Brazil Brings Carny-Grade Transit to 2016 Olympics
Rio De Janeiro is set to host the 2016 Olympic Games, and – like many Olympic host cities – is working hard to finish a number of civic construction projects in a bid to put its best foot forward when it meets the international crowds that always follow the Games. Many of those projects will be all-new architectural triumphs plastered with Petrobras logos, but at least one project will be immediately familiar to fair-going Americans the instant they see it: the sky ride!
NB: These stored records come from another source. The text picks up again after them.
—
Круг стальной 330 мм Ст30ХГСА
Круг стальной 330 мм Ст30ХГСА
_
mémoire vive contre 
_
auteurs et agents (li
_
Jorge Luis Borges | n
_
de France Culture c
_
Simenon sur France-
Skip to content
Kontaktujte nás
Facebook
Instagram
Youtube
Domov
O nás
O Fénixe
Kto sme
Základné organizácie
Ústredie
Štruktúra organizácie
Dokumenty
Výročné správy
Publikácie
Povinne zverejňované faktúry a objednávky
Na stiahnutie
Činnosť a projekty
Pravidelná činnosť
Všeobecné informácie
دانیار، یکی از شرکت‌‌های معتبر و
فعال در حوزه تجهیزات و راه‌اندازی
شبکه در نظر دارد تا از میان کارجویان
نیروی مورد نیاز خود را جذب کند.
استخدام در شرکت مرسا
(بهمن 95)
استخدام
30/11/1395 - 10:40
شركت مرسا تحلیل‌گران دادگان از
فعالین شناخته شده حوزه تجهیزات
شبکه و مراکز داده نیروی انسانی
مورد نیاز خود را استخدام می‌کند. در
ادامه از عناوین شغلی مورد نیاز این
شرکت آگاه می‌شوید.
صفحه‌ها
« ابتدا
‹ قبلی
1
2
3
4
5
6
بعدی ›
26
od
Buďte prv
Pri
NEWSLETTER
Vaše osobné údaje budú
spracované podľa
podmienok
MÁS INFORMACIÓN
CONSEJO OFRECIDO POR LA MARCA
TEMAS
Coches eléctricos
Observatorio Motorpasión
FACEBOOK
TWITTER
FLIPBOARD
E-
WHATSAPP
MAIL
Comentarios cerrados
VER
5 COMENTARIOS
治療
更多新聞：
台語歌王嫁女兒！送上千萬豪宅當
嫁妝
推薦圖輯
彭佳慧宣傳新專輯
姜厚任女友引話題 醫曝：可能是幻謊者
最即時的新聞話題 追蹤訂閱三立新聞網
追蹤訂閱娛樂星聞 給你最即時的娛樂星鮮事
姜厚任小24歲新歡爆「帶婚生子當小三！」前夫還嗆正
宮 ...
The first of these “permanent” electric cable-car transit systems was inaugurated into service last Thursday by Brazilian President Dilma Rousseff and members of the project’s design team from Alemao PAC, who hope to provide the residents on the outskirts of the city with easy transit to the games’ stadiums and touristy-infrastructure, making it easier for members of the outlying communities (usually lower-income neighborhoods) to have access to the new job opportunities the Games are expected to bring to Rio. This line will service the 120,000 residents of Alemao with 152 composite-bodied cabin cars, each capable of transporting ten people between six stations for a combined rate of over three thousand passengers per hour.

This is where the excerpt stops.